Ulfa Renita
Kelas 9 G
Pada siang hari
yang sangat panas, dipinggir hutan hiduplah sekumpulan keluarga kelinci.
Diantaranya, Tri si ibu kelinci, Pen si sulung, Ren si anak tengah, dan Sen si
bungsu.
"Hhh..hhh..hhh." Ren terengah-engah dan beristirahat
sejenak.
"Teman-teman, bagaimana jika kita bermain di sana?" Ren
menunjuk ke dalam hutan.
"Bagaimana jika Ibu tidak mengizinkan kita ke sana? Kan pesan
ibu jangan bermain ke hutan. Lebih baik pulang dan izin terlebih dahulu kepada
Ibu," jawab Pen si sulung dengan bijak.
"Aahh tidak perlu. Ibu tidak akan mengizinkan kita. Ayolah,
saudaraku," ucap Ren memohon pada Pen.
"Ayolahh, di sini panas," sahut Sen setuju dengan ajakan
Ren.
Sesampainya di hutan, mereka bermain dengan sangat gembira. Tetapi,
Pen dan Ren asik bermain berdua. Sen meminta untuk pulang terlebih dahulu,
tetapi kedua kakanya tidak menghiraukan Sen dan tetap asyik bermain. Akhirnya
Sen berinisiatif untuk pulang sendiri dan meninggalkan kedua kakaknya di hutan.
"Hahahahaha!" Ren tertawa sangat keras.
"Eh, di mana Sen?" Ren tidak melihat Sen, lalu ia bertanya
pada Pen.
"Loh?
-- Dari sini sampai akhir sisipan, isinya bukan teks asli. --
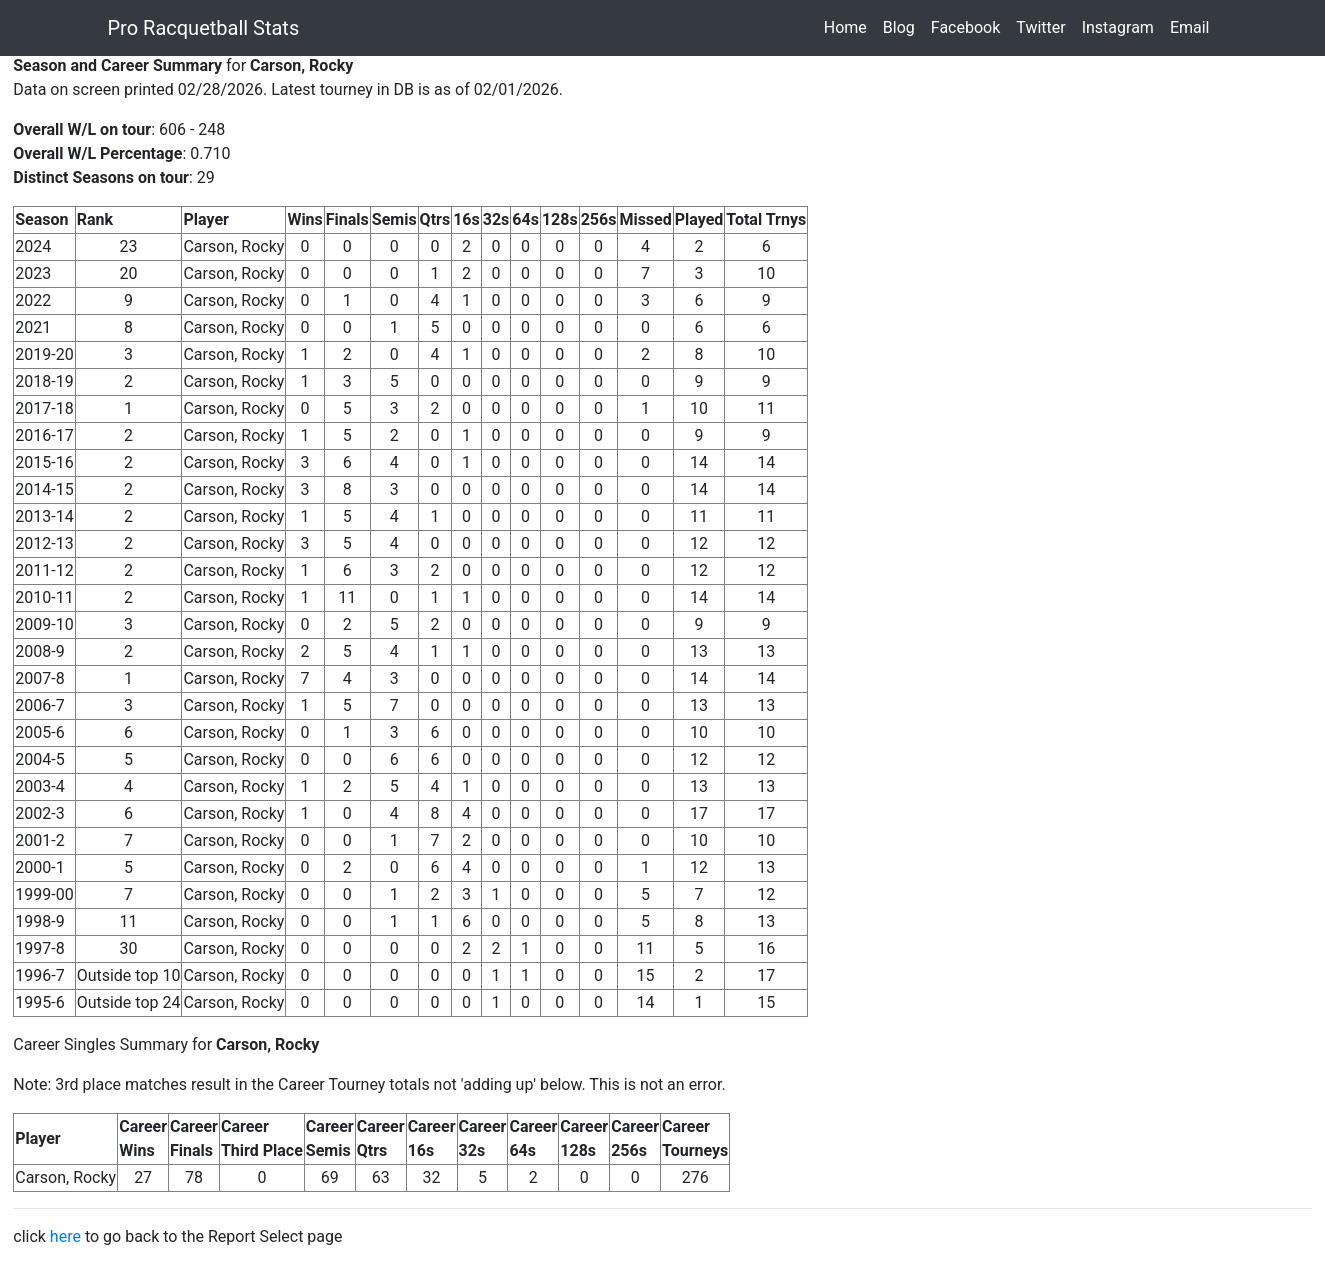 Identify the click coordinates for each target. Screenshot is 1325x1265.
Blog (903, 26)
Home (849, 26)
Dimana dia?" Pen menjawab pertanyaan Ren dengan
bingung.
"Jangan-jangan, Sen bermain sendiri dan tersesat?" ujar
Pen dengan panik.
"Bagaimana ini? Ibu bisa marah dan kita akan kena
hukumannya!" sahut Ren tak kalah panik.
Mereka berlarian mencari Sen di hutan. Akan tetapi, usaha mereka
sia-sia. Mereka pun pulang dan akan memberi tahukan pada ibu bahwa Sen sudah
tidak bersama mereka lagi.
"Ibu!" teriak Ren dan Pen.
"Kenapa anak-anak?" tanya ibu
"Sen di mana?" tanya Ibu saat tidak melihat anak
terakhirnya.
" Sen menghilang," ucap Pen terbata-bata.
"Apa?" teriak Ibu.
"Kami bermain di hutan. Tiba-tiba Sen menghilang begitu
saja," Ren ikut menjelaskan.
"Kan Ibu pernah bilang, jangan bermain di dalam hutan. Ibu
melarang kalian untuk kebaikan kalian sendiri!"ujar Ibu.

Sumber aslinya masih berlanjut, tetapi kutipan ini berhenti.